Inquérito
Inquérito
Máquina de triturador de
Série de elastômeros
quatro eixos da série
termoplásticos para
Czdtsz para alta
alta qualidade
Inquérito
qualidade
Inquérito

++++++++

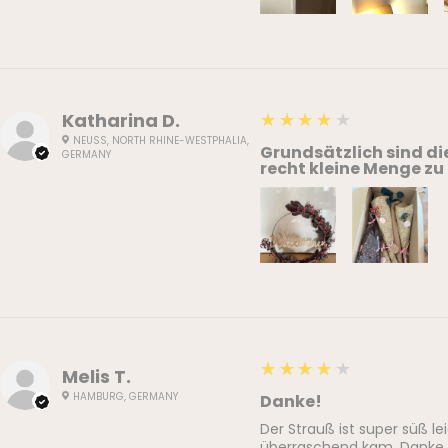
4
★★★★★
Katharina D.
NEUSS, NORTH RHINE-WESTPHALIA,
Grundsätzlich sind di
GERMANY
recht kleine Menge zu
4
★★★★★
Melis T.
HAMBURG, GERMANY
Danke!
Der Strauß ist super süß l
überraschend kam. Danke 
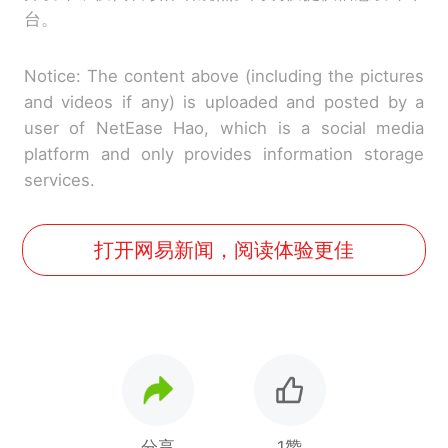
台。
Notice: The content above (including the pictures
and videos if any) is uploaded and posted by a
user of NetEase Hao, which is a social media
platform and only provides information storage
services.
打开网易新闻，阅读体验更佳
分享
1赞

++++++++

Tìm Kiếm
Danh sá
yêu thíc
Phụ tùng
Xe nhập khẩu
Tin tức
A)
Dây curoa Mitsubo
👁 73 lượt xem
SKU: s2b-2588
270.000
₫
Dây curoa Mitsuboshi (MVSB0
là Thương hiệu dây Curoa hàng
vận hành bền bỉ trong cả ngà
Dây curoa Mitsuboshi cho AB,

++++++++

TASK :: Your task is to copy each line of the listing that holds the word "para".

PROBLEM SOLUTION ::
termoplásticos para
Czdtsz para alta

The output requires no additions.